### Task to complete
Nothing but the lines from the one that contains "ТОВАРЫ И УСЛУГИ" to the end of the records should be printed, both ends included, exactly as given.

--- Study material ---

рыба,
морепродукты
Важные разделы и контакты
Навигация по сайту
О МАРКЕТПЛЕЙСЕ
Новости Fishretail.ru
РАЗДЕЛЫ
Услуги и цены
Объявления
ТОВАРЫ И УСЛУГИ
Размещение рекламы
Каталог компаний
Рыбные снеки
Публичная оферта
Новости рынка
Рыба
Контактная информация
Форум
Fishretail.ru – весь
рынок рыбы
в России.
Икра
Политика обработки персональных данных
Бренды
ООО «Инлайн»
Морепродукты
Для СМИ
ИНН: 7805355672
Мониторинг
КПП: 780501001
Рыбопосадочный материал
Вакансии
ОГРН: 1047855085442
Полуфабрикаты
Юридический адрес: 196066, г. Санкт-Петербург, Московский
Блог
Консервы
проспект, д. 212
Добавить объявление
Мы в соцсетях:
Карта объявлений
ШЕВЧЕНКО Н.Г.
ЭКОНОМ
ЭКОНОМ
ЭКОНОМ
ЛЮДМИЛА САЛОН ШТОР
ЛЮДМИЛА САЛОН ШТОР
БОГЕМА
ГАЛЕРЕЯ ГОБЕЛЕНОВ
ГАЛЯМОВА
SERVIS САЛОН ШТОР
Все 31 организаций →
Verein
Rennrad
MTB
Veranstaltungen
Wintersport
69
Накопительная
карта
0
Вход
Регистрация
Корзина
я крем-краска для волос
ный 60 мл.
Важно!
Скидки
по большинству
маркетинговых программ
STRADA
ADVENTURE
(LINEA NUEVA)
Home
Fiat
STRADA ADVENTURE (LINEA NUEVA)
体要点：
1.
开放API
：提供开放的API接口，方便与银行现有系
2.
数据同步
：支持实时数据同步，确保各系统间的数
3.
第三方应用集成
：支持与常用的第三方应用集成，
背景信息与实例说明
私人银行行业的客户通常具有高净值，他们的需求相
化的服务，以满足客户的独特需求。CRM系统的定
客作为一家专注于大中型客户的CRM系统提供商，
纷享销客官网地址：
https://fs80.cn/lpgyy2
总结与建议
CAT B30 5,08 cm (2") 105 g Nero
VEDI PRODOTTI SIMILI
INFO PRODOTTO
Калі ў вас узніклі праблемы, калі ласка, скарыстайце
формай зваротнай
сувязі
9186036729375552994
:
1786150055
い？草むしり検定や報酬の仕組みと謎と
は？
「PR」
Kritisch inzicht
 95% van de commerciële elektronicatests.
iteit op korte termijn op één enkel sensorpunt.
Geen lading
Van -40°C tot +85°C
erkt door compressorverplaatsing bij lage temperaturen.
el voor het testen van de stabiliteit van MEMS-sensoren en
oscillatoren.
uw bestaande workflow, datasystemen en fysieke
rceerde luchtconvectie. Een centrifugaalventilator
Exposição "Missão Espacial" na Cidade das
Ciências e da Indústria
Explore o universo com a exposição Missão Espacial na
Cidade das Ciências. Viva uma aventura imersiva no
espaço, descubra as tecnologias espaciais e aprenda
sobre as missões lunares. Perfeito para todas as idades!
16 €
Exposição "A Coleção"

---

### Expected answer
ТОВАРЫ И УСЛУГИ
Размещение рекламы
Каталог компаний
Рыбные снеки
Публичная оферта
Новости рынка
Рыба
Контактная информация
Форум
Fishretail.ru – весь
рынок рыбы
в России.
Икра
Политика обработки персональных данных
Бренды
ООО «Инлайн»
Морепродукты
Для СМИ
ИНН: 7805355672
Мониторинг
КПП: 780501001
Рыбопосадочный материал
Вакансии
ОГРН: 1047855085442
Полуфабрикаты
Юридический адрес: 196066, г. Санкт-Петербург, Московский
Блог
Консервы
проспект, д. 212
Добавить объявление
Мы в соцсетях:
Карта объявлений
ШЕВЧЕНКО Н.Г.
ЭКОНОМ
ЭКОНОМ
ЭКОНОМ
ЛЮДМИЛА САЛОН ШТОР
ЛЮДМИЛА САЛОН ШТОР
БОГЕМА
ГАЛЕРЕЯ ГОБЕЛЕНОВ
ГАЛЯМОВА
SERVIS САЛОН ШТОР
Все 31 организаций →
Verein
Rennrad
MTB
Veranstaltungen
Wintersport
69
Накопительная
карта
0
Вход
Регистрация
Корзина
я крем-краска для волос
ный 60 мл.
Важно!
Скидки
по большинству
маркетинговых программ
STRADA
ADVENTURE
(LINEA NUEVA)
Home
Fiat
STRADA ADVENTURE (LINEA NUEVA)
体要点：
1.
开放API
：提供开放的API接口，方便与银行现有系
2.
数据同步
：支持实时数据同步，确保各系统间的数
3.
第三方应用集成
：支持与常用的第三方应用集成，
背景信息与实例说明
私人银行行业的客户通常具有高净值，他们的需求相
化的服务，以满足客户的独特需求。CRM系统的定
客作为一家专注于大中型客户的CRM系统提供商，
纷享销客官网地址：
https://fs80.cn/lpgyy2
总结与建议
CAT B30 5,08 cm (2") 105 g Nero
VEDI PRODOTTI SIMILI
INFO PRODOTTO
Калі ў вас узніклі праблемы, калі ласка, скарыстайце
формай зваротнай
сувязі
9186036729375552994
:
1786150055
い？草むしり検定や報酬の仕組みと謎と
は？
「PR」
Kritisch inzicht
 95% van de commerciële elektronicatests.
iteit op korte termijn op één enkel sensorpunt.
Geen lading
Van -40°C tot +85°C
erkt door compressorverplaatsing bij lage temperaturen.
el voor het testen van de stabiliteit van MEMS-sensoren en
oscillatoren.
uw bestaande workflow, datasystemen en fysieke
rceerde luchtconvectie. Een centrifugaalventilator
Exposição "Missão Espacial" na Cidade das
Ciências e da Indústria
Explore o universo com a exposição Missão Espacial na
Cidade das Ciências. Viva uma aventura imersiva no
espaço, descubra as tecnologias espaciais e aprenda
sobre as missões lunares. Perfeito para todas as idades!
16 €
Exposição "A Coleção"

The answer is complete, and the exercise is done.